Evaluating the alignment of privacy policies to NIST cybersecurity framework using Natural Language Processing and Deep Learning

Open Access
- Author:
- Chaudhary, Namrata
- Graduate Program:
- Data Analytics
- Degree:
- Master of Science
- Document Type:
- Master Thesis
- Date of Defense:
- March 15, 2021
- Committee Members:
- Adrian Sorin Barb, Thesis Advisor/Co-Advisor
Nil Hande Ergin, Committee Member
Guanghua Qiu, Committee Member
Colin Neill, Program Head/Chair - Keywords:
- Natural language processing
NLP
IoT Privacy Policy
NIST cybersecurity framework
BERT
ELMo
Word2Vec
Doc2Vec
text similarity
Privacy policy gaps - Abstract:
- With the growing need to convert urban areas into smart cities, the use of Information & Communications Technology has increased and tasks like sustainable energy utilization, law enforcement, traffic decongestion and waste management are handled efficiently using Internet of Things (IoT) devices. These devices however give rise to various security and privacy concerns which makes it important to understand and identify any gaps in a device’s privacy policy. We chose to use the National Institute of Standards and Technology (NIST) cybersecurity framework as a benchmark resource in the IoT security and privacy domain and utilized deep learning algorithms to perform text similarity between sentences from an IoT device’s privacy document and functions and categories from NIST. A detailed quantitative evaluation using four pre-labelled, standard datasets helped us identify that a Siamese implementation of the Bidirectional Encoder representation from Transformers (BERT) algorithm performs best for the task of similarity on policy text. Based on the similarity scores obtained using BERT, we labelled each section of a privacy policy document where labels were NIST categories and functions.
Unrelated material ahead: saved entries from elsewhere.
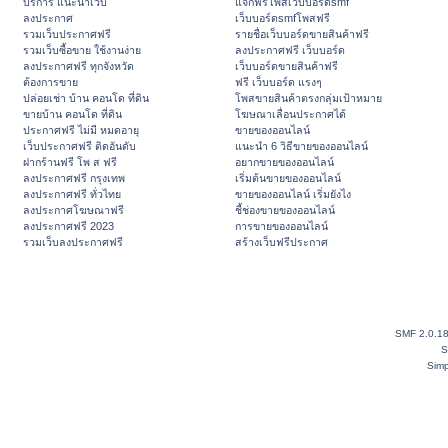
บริการ แนะนำเว็บ
แจกฟรีโพสเว็บบอร์ดsmf
ลงประกาศ
เว็บบอร์ดsmfโพสฟรี
รวมเว็บประกาศฟรี
รายชื่อเว็บบอร์ดขายสินค้าฟรี
รวมเว็บซื้อขาย ใช้งานง่าย
ลงประกาศฟรี เว็บบอร์ด
ลงประกาศฟรี ทุกจังหวัด
เว็บบอร์ดขายสินค้าฟรี
ต้องการขาย
ฟรี เว็บบอร์ด แรงๆ
ปล่อยเช่า บ้าน คอนโด ที่ดิน
โพสขายสินค้าตรงกลุ่มเป้าหมาย
ขายบ้าน คอนโด ที่ดิน
โฆษณาเลื่อนประกาศได้
ประกาศฟรี ไม่มี หมดอายุ
ขายของออนไลน์
เว็บประกาศฟรี ติดอันดับ
แนะนำ 6 วิธีขายของออนไลน์
ฝากร้านฟรี โพ ส ฟรี
อยากขายของออนไลน์
ลงประกาศฟรี กรุงเทพ
เริ่มต้นขายของออนไลน์
ลงประกาศฟรี ทั่วไทย
ขายของออนไลน์ เริ่มยังไง
ลงประกาศโฆษณาฟรี
ชี้ช่องขายของออนไลน์
ลงประกาศฟรี 2023
การขายของออนไลน์
รวมเว็บลงประกาศฟรี
สร้างเว็บฟรีประกาศ
SMF 2.0.1
S
Simp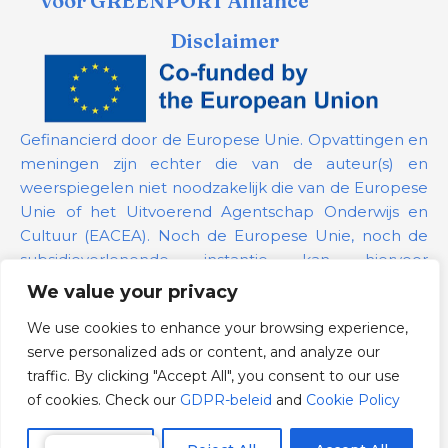
voor GREENPORT Alliance
Disclaimer
Gefinancierd door de Europese Unie. Opvattingen en
meningen zijn echter die van de auteur(s) en
weerspiegelen niet noodzakelijk die van de Europese
Unie of het Uitvoerend Agentschap Onderwijs en
Cultuur (EACEA). Noch de Europese Unie, noch de
subsidieverlenende instantie kan hiervoor
verantwoordelijk worden gehouden.
We value your privacy
We use cookies to enhance your browsing experience,
Projectnummer:
101139879
serve personalized ads or content, and analyze our
GDPR-beleid
traffic. By clicking "Accept All", you consent to our use
Cookie Policy
of cookies. Check our
GDPR-beleid
and
Cookie Policy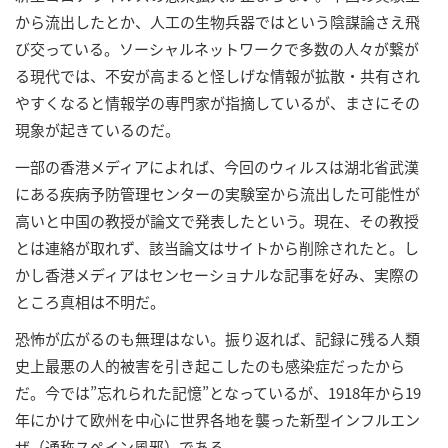
から流出したとか、人工の生物兵器ではという陰謀論さえ飛
び交っている。ソーシャルネットワークで多数の人々が繋が
る現代では、不安が高まると怪しげな情報が拡散・共有され
やすくなると情報学の専門家が指摘しているが、まさにその
現象が起きているのだ。
一部の香港メディアによれば、今回のウィルスは湖北省武漢
にある疾病予防管理センターの実験室から流出した可能性が
高いと中国の教授が論文で発表したという。現在、その教授
とは連絡が取れず、該当論文はサイトから削除されたと。し
かし香港メディアはセンセーショナルな記事を好み、実際の
ところ真相は不明だ。
恐怖が広がるのも無理はない。振り返れば、記録に残る人類
史上最悪の人的被害を引き起こしたのも感染症だったから
だ。今では”忘れられた記憶”となっているが、1918年から19
年にかけて欧州を中心に世界各地を襲った新型インフルエン
ザ（通称スペイン風邪）である。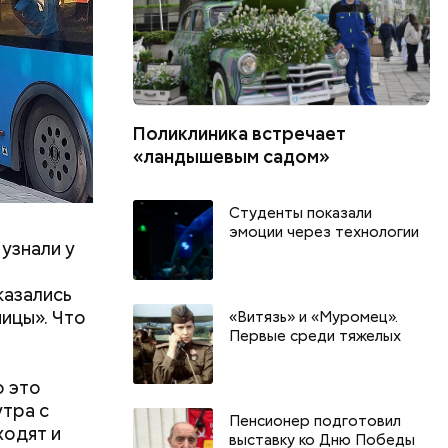
Поликлиника встречает
«ландышевым садом»
Студенты показали
эмоции через технологии
узнали у
казались
ицы». Что
«Витязь» и «Муромец».
Первые среди тяжелых
о это
утра с
День арбуза и День поцелуев
День собира
Пенсионер подготовил
ходят и
выставку ко Дню Победы
с зеркалом: какие праздники
Международ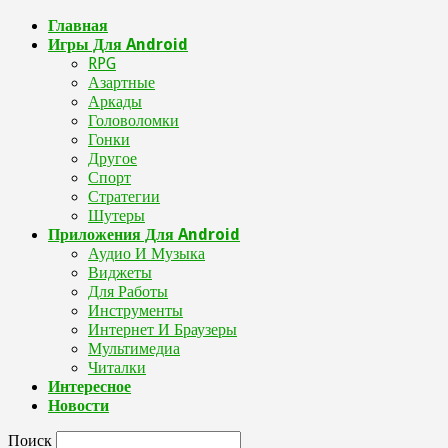
Главная
Игры Для Android
RPG
Азартные
Аркады
Головоломки
Гонки
Другое
Спорт
Стратегии
Шутеры
Приложения Для Android
Аудио И Музыка
Виджеты
Для Работы
Инструменты
Интернет И Браузеры
Мультимедиа
Читалки
Интересное
Новости
Поиск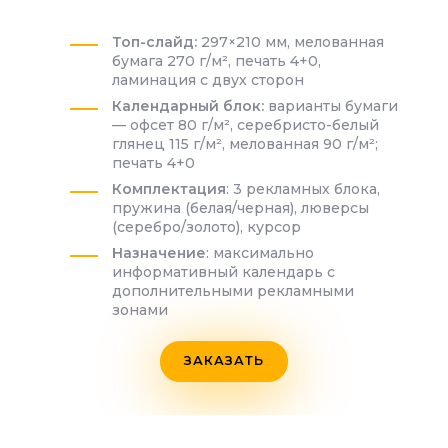
Топ-слайд:
297×210 мм, мелованная
бумага 270 г/м², печать 4+0,
ламинация с двух сторон
Календарный блок:
варианты бумаги
— офсет 80 г/м², серебристо-белый
глянец 115 г/м², мелованная 90 г/м²;
печать 4+0
Комплектация
: 3 рекламных блока,
пружина (белая/черная), люверсы
(серебро/золото), курсор
Назначение
: максимально
информативный календарь с
дополнительными рекламными
зонами
ЗАКАЗАТЬ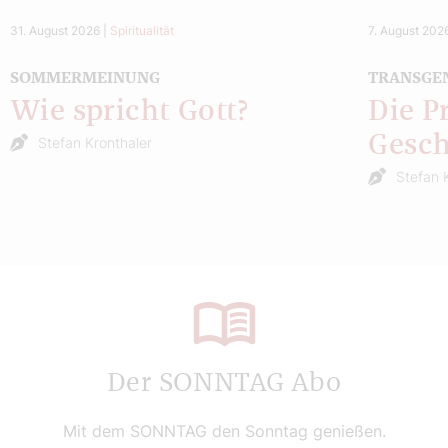
31. August 2026
|
Spiritualität
7. August 202
SOMMERMEINUNG
TRANSGE
Wie spricht Gott?
Die P
Gesch
Stefan Kronthaler
Stefan 
Der SONNTAG Abo
Mit dem SONNTAG den Sonntag genießen.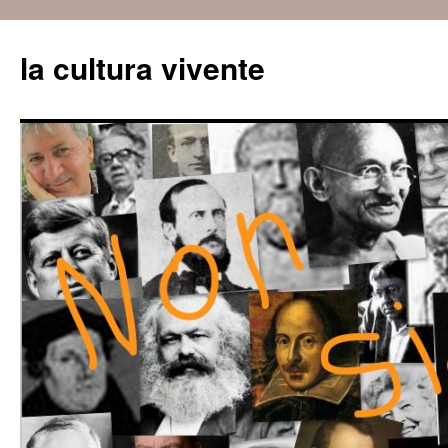
Vai
al
la cultura vivente
contenuto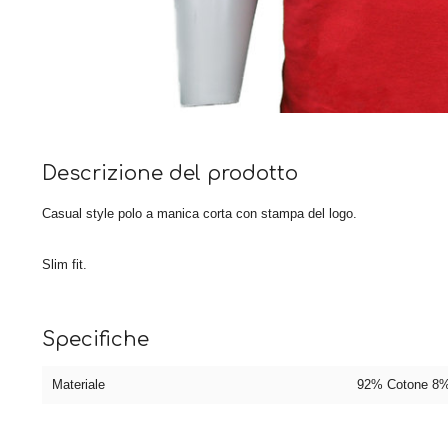
Descrizione del prodotto
Casual style polo a manica corta con stampa del logo.
Slim fit.
Specifiche
Materiale
92% Cotone 8%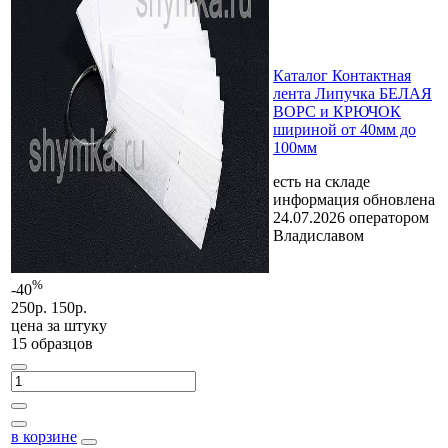
Каталог Контактная
лента Липучка БЕЛАЯ
ВОРС и КРЮЧОК
шириной от 40мм до
100мм
есть на складе
информация обновлена
24.07.2026 оператором
Владиславом
%
-40
250р.
150р.
цена за
штуку
15 образцов
в корзине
An aggregation of these resulting labels and scores helped us gain insights like: ~50% of all four policy documents talk about Protect domain, or that policy documents of Amazon Alexa and Apple IoT device contained gaps regarding the Recover domain whereas policies of Nest and August home device policies were relevant to Recover. The complete set of results entail how each NIST category was relevant to each of the privacy policies along with their proportion relevance.